Page-level text extractions =
◇ ◇ ◇

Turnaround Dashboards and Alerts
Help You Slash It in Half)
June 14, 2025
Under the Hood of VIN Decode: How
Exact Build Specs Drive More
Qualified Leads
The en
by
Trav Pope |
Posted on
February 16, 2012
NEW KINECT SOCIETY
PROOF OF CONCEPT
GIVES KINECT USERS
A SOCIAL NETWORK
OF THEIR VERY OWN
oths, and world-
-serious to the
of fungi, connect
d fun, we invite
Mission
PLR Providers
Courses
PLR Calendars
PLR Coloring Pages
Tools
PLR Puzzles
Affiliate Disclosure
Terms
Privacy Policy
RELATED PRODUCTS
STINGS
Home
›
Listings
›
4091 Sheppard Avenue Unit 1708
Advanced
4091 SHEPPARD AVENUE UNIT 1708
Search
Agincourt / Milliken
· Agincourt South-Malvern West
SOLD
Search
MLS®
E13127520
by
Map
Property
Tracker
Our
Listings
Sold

◇ ◇ ◇

What is needed = Output the data once more, exactly as it appears above.

Reply =
Turnaround Dashboards and Alerts
Help You Slash It in Half)
June 14, 2025
Under the Hood of VIN Decode: How
Exact Build Specs Drive More
Qualified Leads
The en
by
Trav Pope |
Posted on
February 16, 2012
NEW KINECT SOCIETY
PROOF OF CONCEPT
GIVES KINECT USERS
A SOCIAL NETWORK
OF THEIR VERY OWN
oths, and world-
-serious to the
of fungi, connect
d fun, we invite
Mission
PLR Providers
Courses
PLR Calendars
PLR Coloring Pages
Tools
PLR Puzzles
Affiliate Disclosure
Terms
Privacy Policy
RELATED PRODUCTS
STINGS
Home
›
Listings
›
4091 Sheppard Avenue Unit 1708
Advanced
4091 SHEPPARD AVENUE UNIT 1708
Search
Agincourt / Milliken
· Agincourt South-Malvern West
SOLD
Search
MLS®
E13127520
by
Map
Property
Tracker
Our
Listings
Sold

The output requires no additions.